§ **RECORDS SHOWN**:
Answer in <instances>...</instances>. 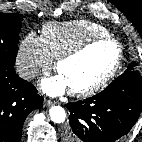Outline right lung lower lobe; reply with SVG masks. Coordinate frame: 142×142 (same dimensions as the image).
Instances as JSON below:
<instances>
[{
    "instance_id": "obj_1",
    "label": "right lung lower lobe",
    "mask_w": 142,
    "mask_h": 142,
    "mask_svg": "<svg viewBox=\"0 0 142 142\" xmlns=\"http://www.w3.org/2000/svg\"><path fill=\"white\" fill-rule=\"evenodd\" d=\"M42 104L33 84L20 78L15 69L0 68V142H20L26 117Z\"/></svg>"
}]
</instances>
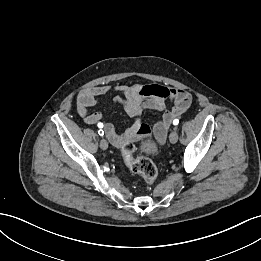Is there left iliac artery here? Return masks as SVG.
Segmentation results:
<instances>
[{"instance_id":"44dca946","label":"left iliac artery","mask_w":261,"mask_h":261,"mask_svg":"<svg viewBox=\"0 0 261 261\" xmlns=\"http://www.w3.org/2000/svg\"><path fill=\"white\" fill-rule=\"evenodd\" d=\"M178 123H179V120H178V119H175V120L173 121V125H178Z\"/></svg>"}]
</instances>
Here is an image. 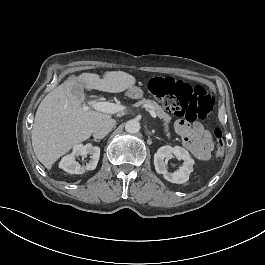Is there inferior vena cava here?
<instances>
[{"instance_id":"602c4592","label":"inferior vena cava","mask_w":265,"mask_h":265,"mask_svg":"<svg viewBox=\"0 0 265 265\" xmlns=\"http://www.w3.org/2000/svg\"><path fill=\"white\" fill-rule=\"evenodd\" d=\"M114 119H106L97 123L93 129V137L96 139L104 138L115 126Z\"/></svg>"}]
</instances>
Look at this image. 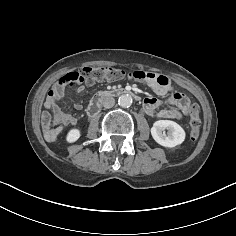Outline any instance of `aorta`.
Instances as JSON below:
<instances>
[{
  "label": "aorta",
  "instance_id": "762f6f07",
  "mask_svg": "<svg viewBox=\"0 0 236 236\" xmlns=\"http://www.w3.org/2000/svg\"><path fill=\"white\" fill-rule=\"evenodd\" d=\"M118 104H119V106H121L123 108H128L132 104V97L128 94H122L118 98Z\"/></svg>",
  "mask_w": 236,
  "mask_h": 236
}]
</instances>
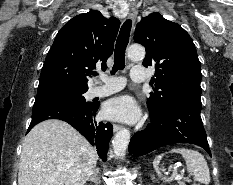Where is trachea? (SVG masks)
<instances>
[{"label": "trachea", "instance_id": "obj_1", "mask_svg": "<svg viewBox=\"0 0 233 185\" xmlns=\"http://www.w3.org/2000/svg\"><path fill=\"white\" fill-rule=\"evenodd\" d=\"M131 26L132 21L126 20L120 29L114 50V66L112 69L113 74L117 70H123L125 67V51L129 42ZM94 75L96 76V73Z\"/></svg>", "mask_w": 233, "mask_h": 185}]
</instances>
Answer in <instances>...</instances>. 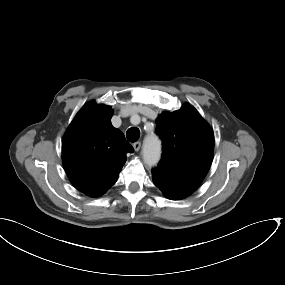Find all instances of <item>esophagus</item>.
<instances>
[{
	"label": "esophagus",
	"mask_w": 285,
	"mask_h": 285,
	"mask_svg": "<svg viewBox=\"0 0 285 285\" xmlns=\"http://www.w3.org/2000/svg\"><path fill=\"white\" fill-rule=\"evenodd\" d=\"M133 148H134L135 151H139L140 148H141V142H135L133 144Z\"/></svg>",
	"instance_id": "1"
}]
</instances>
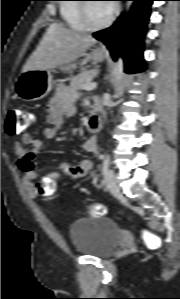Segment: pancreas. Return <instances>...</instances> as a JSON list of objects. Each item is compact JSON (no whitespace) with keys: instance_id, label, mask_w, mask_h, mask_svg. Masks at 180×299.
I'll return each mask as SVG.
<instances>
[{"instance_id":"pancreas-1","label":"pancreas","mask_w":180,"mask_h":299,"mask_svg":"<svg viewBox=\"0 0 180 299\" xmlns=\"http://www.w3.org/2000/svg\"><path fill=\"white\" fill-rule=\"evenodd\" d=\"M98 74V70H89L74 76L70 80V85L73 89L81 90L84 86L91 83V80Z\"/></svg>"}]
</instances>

§ **DIRECTIONS**:
Please output the lines of the records above from the one with "Segment: pancreas. Return" through the last, exactly as they appear and with both ends included; skip any pictures and add nothing.

§ **THE ANSWER**:
Segment: pancreas. Return <instances>...</instances> as a JSON list of objects. Each item is compact JSON (no whitespace) with keys: instance_id, label, mask_w, mask_h, mask_svg. Masks at 180×299.
I'll return each mask as SVG.
<instances>
[{"instance_id":"pancreas-1","label":"pancreas","mask_w":180,"mask_h":299,"mask_svg":"<svg viewBox=\"0 0 180 299\" xmlns=\"http://www.w3.org/2000/svg\"><path fill=\"white\" fill-rule=\"evenodd\" d=\"M98 74V70H89L74 76L70 80V85L73 89L81 90L84 86L91 83V80Z\"/></svg>"}]
</instances>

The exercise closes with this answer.